BEGIN

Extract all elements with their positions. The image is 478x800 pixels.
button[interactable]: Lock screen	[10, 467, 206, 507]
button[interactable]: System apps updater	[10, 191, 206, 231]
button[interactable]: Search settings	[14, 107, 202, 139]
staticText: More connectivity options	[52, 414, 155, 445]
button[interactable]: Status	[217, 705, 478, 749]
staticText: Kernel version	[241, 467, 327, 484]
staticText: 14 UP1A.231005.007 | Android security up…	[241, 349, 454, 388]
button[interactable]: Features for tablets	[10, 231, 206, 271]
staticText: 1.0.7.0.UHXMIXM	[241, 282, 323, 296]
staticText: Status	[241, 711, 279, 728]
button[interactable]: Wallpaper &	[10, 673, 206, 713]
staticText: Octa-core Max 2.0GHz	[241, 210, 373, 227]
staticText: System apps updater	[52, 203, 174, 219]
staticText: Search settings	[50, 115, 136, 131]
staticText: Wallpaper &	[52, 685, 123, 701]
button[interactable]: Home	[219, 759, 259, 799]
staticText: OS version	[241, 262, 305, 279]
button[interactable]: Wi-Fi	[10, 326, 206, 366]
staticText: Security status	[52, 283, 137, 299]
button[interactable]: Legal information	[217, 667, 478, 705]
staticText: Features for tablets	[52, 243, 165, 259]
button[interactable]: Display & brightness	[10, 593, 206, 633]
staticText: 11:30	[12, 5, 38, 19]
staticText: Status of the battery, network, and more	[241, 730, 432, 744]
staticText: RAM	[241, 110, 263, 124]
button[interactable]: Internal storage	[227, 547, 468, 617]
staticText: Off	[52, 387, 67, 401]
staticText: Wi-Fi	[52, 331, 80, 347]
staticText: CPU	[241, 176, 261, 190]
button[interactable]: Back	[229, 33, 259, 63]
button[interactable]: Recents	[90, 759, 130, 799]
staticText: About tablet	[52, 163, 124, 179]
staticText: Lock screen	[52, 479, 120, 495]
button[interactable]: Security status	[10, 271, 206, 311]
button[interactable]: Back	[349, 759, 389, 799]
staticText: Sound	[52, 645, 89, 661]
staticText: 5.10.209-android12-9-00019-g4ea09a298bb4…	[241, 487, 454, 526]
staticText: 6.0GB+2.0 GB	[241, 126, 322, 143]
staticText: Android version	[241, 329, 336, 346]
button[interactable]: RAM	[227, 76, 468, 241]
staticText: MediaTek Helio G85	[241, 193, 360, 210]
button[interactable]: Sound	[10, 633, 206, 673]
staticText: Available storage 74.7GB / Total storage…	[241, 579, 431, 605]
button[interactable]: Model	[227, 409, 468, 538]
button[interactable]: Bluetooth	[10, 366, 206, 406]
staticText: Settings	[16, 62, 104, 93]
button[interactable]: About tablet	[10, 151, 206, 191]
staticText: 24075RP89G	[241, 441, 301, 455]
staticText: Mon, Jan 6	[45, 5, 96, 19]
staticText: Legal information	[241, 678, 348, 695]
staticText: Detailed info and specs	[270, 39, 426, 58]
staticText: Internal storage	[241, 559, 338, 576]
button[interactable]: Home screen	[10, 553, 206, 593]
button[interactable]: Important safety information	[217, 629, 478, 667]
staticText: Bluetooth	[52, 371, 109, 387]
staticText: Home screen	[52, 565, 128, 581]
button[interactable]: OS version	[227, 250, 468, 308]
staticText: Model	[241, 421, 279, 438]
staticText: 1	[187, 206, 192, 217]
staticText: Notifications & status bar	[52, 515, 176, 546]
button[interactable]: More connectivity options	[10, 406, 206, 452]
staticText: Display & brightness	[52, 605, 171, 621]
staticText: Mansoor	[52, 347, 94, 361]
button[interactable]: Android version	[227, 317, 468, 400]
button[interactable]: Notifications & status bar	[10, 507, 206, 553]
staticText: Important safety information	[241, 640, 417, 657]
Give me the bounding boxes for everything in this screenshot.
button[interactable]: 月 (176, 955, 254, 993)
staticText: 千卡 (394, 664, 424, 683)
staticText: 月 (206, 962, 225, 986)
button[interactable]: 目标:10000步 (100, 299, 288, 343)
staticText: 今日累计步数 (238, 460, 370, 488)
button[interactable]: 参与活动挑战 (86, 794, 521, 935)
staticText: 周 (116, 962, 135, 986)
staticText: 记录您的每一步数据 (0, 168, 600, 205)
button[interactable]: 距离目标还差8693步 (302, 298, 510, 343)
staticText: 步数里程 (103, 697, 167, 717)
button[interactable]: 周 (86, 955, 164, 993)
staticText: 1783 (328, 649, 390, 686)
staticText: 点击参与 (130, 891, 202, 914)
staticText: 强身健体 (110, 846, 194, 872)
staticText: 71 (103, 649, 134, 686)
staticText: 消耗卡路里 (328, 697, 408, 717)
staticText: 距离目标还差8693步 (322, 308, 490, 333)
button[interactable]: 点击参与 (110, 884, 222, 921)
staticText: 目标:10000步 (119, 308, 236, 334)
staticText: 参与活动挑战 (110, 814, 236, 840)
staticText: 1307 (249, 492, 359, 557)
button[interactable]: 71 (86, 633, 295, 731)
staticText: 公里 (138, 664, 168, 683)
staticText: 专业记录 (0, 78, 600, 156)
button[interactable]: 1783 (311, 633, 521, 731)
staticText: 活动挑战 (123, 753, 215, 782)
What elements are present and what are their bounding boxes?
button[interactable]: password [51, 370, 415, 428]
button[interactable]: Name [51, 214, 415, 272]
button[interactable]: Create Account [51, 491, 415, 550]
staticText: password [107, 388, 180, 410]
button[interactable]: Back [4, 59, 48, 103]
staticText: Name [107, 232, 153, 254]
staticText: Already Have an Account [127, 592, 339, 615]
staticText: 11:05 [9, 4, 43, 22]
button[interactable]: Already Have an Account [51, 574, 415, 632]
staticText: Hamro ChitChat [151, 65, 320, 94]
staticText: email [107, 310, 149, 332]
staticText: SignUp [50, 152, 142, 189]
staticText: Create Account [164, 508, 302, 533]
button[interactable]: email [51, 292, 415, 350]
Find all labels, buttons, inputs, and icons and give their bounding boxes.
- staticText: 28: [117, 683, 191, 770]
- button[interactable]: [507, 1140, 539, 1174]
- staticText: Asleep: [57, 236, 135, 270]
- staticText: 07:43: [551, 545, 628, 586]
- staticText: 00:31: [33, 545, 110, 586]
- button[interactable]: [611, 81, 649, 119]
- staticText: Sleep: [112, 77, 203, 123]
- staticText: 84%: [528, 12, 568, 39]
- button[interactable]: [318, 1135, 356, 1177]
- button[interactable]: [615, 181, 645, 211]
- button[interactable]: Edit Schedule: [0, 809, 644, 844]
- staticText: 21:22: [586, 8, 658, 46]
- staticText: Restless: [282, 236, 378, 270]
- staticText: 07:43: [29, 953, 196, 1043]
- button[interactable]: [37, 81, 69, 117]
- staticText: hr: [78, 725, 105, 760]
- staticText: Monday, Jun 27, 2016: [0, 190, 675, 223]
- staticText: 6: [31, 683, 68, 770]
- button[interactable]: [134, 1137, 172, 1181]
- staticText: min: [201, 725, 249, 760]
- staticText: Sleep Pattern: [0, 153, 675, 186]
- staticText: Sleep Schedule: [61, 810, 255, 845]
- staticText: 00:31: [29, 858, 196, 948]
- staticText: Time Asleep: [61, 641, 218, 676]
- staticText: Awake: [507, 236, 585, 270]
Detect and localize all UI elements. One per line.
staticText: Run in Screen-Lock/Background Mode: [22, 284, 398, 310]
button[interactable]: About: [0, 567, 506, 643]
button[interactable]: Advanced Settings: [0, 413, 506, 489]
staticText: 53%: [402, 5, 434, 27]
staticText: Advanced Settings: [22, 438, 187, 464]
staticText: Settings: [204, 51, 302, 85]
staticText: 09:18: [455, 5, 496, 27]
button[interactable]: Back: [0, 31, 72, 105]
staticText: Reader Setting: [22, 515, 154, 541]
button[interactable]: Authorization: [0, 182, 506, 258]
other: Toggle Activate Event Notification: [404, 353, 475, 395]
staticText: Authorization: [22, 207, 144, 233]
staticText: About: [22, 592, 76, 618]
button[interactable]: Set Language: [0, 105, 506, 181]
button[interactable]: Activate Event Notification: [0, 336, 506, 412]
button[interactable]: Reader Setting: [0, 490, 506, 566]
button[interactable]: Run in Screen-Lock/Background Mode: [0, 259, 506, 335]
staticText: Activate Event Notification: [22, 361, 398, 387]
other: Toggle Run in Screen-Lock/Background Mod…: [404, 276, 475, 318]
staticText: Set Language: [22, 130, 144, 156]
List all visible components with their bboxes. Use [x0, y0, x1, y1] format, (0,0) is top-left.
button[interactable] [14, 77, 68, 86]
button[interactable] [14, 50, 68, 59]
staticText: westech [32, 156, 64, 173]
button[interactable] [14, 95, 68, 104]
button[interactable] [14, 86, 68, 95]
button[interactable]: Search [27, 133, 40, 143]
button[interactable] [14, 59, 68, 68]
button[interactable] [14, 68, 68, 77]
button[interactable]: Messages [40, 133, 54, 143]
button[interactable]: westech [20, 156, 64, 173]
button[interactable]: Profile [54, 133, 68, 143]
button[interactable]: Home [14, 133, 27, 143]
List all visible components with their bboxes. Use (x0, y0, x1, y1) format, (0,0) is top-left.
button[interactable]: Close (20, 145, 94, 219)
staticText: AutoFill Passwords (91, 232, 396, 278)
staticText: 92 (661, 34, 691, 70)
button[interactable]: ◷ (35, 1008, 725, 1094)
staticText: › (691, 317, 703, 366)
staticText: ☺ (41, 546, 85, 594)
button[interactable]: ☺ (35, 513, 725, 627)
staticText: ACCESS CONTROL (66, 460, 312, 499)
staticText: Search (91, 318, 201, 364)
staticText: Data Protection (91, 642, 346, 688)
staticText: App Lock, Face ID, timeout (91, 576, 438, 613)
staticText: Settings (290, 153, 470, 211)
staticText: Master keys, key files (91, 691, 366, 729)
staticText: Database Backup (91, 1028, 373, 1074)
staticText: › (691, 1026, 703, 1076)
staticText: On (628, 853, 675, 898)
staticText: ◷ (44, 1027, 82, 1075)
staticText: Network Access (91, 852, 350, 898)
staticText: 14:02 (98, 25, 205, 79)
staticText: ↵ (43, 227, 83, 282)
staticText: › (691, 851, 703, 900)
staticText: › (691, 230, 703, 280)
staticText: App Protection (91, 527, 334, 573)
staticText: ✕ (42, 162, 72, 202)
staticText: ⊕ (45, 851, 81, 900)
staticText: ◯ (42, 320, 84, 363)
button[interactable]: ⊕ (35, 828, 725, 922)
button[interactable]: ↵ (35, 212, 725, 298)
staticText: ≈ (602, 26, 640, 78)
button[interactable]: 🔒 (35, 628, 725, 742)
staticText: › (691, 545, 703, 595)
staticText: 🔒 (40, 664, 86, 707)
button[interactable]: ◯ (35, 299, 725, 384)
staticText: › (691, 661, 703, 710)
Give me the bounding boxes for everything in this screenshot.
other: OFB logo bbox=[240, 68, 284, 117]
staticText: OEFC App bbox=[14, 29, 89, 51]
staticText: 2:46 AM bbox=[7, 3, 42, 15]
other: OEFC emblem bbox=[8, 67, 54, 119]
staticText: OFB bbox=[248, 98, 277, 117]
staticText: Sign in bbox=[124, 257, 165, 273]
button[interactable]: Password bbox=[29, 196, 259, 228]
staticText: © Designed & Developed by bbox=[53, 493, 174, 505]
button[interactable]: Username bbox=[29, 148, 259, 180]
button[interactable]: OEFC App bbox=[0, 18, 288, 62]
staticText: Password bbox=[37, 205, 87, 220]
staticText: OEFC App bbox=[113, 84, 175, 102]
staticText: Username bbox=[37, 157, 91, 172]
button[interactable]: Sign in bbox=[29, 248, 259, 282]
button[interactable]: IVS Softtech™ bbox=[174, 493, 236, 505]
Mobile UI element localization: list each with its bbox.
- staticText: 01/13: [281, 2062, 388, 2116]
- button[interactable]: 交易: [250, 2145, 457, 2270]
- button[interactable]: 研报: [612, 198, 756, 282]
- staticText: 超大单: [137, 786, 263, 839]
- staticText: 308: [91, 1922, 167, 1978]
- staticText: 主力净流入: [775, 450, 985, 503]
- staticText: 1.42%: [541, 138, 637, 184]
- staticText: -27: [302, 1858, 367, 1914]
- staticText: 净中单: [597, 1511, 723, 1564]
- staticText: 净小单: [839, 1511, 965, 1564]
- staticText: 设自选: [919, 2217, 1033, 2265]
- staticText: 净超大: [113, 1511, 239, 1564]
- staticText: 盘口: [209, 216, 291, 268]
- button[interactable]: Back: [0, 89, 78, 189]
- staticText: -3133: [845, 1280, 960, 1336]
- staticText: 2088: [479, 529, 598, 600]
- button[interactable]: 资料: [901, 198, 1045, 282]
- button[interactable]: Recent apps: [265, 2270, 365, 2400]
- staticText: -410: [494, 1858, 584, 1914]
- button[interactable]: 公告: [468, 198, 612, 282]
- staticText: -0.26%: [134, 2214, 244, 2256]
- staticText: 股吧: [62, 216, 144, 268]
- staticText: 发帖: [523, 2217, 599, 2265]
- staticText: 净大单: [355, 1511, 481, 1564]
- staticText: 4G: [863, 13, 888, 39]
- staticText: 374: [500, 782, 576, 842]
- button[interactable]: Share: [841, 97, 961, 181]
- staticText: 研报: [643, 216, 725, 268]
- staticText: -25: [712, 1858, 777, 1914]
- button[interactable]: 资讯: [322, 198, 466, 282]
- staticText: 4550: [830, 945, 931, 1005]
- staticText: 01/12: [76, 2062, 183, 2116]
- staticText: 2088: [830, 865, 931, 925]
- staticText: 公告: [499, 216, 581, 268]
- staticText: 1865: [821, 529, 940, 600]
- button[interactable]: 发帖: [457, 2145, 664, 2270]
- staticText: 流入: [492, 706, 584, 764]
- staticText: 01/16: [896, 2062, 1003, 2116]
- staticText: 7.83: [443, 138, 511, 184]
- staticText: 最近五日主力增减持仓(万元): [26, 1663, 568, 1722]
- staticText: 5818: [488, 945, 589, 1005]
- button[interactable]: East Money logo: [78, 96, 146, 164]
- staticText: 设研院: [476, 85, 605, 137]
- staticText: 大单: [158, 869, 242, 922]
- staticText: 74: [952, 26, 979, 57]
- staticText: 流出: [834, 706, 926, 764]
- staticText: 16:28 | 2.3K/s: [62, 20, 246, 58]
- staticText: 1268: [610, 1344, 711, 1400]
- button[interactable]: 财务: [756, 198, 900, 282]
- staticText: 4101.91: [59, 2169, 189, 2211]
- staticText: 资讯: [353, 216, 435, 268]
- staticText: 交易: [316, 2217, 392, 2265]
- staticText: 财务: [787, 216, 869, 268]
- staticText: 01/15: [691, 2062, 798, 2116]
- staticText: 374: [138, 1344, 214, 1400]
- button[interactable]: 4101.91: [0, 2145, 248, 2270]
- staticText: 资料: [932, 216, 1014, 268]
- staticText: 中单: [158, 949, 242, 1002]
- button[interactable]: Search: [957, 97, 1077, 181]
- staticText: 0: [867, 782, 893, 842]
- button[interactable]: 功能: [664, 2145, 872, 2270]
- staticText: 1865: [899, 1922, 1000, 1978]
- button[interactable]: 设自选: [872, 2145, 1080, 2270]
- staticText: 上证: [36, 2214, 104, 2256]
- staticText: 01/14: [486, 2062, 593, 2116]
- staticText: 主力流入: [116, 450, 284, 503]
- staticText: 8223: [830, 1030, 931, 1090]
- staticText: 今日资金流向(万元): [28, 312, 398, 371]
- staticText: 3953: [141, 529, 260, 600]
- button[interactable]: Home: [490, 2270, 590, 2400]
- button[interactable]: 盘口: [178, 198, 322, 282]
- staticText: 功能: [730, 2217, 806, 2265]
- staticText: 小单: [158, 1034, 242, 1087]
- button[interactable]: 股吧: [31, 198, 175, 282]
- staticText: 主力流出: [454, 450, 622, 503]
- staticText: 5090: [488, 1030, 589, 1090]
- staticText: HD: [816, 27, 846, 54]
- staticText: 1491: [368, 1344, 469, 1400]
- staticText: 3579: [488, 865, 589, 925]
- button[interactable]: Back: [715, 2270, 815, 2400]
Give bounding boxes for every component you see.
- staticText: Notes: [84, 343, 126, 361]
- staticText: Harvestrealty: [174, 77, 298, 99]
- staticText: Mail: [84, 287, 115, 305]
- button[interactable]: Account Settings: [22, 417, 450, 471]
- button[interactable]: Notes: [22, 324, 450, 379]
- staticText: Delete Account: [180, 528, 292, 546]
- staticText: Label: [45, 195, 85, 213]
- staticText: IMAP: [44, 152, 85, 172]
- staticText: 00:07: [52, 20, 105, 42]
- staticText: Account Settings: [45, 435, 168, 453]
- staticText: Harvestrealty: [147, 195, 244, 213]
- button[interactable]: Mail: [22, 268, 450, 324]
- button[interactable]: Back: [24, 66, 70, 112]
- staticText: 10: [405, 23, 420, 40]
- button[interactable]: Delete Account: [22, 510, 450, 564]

END

For the string "options", go through the entries above and copy each line where it occurs.

Solved exercise →
staticText: More connectivity options	[52, 414, 155, 445]
button[interactable]: More connectivity options	[10, 406, 206, 452]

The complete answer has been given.